── MATERIAL SUPPLIED

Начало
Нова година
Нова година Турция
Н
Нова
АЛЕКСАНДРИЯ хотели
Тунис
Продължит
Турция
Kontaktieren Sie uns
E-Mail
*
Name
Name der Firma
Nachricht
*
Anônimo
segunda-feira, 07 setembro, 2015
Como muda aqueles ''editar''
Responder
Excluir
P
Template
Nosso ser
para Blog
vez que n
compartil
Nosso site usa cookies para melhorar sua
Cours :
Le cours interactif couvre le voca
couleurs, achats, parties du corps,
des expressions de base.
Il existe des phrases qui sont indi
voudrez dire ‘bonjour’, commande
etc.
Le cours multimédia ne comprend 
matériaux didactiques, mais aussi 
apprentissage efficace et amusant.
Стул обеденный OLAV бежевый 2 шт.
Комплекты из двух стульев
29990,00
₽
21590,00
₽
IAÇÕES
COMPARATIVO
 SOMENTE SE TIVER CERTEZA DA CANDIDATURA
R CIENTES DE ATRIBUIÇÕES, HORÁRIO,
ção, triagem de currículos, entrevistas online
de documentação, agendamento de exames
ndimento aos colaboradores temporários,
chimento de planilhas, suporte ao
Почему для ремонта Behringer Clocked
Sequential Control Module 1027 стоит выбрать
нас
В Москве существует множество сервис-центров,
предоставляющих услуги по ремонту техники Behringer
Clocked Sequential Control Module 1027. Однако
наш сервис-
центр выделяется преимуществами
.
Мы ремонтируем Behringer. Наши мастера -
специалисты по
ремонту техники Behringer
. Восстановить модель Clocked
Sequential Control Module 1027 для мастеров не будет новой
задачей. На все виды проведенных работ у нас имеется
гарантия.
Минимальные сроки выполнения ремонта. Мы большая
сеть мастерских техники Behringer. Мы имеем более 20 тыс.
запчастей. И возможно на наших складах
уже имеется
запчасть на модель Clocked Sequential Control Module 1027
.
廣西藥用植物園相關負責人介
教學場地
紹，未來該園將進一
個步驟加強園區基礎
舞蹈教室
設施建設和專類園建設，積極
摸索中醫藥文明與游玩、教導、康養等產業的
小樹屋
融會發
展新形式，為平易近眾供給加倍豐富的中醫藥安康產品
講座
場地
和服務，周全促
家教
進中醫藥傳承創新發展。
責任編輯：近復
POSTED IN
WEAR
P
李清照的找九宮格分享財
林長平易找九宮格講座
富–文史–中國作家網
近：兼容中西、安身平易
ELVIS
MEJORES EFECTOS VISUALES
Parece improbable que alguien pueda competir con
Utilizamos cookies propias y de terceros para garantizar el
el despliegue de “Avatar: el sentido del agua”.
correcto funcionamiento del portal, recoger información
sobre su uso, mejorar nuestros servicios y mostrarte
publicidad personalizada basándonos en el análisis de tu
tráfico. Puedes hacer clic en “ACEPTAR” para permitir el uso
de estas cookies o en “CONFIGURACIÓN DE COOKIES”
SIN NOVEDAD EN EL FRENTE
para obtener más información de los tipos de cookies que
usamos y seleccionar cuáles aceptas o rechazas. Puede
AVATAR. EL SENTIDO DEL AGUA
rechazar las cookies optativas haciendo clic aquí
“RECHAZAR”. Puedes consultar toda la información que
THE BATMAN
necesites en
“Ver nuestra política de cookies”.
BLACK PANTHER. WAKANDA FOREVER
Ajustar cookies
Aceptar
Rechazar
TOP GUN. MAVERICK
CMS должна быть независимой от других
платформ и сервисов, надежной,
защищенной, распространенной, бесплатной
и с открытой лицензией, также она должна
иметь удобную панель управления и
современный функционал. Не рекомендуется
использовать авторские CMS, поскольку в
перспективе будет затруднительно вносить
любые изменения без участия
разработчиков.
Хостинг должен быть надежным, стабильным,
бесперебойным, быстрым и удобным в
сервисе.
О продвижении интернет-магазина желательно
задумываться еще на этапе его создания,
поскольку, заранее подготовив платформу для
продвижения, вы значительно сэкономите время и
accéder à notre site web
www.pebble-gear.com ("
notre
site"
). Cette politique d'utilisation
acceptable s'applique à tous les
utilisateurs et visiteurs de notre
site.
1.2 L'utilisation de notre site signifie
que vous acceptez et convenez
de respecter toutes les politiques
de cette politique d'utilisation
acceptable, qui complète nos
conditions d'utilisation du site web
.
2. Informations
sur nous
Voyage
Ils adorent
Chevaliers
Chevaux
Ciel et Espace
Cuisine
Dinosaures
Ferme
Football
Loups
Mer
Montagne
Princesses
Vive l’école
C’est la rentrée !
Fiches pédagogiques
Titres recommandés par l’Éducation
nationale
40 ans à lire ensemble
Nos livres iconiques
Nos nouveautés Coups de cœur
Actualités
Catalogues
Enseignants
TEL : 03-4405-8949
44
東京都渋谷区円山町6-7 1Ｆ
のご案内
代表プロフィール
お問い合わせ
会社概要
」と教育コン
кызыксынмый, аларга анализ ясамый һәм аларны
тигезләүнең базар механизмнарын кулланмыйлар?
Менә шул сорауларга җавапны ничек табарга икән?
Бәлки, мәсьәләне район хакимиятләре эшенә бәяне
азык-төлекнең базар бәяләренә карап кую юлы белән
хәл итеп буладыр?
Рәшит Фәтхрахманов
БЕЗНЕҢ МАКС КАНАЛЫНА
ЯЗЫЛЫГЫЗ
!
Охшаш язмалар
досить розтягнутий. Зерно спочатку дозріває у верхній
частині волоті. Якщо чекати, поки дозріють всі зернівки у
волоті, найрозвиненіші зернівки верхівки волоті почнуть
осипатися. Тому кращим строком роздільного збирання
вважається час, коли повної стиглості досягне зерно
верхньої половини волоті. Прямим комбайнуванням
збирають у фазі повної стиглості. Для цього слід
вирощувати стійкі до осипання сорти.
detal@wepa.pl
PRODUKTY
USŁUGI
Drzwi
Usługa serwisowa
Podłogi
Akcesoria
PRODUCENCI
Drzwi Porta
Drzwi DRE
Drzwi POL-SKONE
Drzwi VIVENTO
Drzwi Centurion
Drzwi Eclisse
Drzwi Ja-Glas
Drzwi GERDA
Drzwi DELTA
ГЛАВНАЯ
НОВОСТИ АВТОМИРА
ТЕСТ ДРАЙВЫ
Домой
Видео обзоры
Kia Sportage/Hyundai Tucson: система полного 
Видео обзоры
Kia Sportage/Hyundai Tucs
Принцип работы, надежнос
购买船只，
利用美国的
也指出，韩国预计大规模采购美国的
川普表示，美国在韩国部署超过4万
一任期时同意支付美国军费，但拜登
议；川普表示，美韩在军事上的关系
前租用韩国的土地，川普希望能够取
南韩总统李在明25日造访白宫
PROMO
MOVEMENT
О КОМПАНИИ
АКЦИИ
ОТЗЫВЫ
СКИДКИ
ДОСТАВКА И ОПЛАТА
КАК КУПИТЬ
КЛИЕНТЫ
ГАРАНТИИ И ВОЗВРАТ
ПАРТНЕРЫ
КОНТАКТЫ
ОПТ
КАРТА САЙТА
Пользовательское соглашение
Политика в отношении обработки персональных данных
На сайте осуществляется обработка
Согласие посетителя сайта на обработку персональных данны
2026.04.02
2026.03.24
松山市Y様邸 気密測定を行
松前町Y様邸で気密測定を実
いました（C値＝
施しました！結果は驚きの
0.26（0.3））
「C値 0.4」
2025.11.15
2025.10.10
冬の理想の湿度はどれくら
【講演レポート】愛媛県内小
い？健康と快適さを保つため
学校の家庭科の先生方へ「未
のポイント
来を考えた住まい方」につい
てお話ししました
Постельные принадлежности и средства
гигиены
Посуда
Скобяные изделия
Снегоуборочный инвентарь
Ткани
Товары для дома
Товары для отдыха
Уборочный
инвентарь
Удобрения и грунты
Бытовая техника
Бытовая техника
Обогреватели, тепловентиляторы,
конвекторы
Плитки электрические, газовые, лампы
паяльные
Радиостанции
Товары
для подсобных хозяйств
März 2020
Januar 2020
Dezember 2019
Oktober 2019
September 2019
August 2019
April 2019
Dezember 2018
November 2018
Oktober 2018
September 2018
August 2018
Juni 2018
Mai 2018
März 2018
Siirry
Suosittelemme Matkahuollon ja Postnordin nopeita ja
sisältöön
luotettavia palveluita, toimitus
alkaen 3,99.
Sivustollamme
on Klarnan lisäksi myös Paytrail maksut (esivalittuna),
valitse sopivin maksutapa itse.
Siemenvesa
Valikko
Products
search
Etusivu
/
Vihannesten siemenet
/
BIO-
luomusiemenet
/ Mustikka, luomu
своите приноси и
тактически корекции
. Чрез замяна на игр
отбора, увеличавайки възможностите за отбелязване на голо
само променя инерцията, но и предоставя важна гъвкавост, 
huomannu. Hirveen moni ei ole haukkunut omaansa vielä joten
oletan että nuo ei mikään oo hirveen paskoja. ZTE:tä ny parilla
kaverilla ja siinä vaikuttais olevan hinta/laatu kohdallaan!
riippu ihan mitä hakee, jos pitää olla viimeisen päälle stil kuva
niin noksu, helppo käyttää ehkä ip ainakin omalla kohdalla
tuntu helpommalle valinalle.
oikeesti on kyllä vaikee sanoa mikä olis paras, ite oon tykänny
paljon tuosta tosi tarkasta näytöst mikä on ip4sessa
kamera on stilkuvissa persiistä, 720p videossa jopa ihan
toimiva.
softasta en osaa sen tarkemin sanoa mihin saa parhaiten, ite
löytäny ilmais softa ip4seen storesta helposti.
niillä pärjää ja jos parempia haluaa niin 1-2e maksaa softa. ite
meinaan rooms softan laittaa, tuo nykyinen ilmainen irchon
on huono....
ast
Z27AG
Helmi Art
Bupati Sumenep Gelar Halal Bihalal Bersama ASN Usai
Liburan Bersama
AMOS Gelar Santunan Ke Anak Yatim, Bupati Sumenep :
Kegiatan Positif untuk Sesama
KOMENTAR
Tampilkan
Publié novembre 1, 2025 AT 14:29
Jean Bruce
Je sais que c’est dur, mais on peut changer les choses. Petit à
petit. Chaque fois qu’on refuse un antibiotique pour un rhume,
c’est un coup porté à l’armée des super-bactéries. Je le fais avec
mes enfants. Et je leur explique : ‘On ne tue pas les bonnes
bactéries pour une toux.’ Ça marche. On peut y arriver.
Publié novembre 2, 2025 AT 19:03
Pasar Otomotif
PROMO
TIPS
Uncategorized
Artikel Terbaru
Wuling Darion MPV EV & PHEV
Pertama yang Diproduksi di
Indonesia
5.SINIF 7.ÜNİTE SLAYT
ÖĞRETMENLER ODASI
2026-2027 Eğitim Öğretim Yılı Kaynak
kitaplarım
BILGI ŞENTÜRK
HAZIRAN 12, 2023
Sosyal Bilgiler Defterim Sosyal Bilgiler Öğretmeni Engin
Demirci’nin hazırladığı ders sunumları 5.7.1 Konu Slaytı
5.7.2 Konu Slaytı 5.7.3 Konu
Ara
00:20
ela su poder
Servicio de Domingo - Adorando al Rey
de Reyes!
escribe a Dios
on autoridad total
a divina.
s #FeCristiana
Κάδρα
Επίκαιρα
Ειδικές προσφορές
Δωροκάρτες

────

» **ABOUT THIS EXERCISE**:
Write down again, exactly as given, only the lines above that fall from the line with "Стул обеденный OLAV бежевый 2 шт." to the line with "chimento de planilhas, suporte ao", inclusive.

» **EXERCISE RESULT**:
Стул обеденный OLAV бежевый 2 шт.
Комплекты из двух стульев
29990,00
₽
21590,00
₽
IAÇÕES
COMPARATIVO
 SOMENTE SE TIVER CERTEZA DA CANDIDATURA
R CIENTES DE ATRIBUIÇÕES, HORÁRIO,
ção, triagem de currículos, entrevistas online
de documentação, agendamento de exames
ndimento aos colaboradores temporários,
chimento de planilhas, suporte ao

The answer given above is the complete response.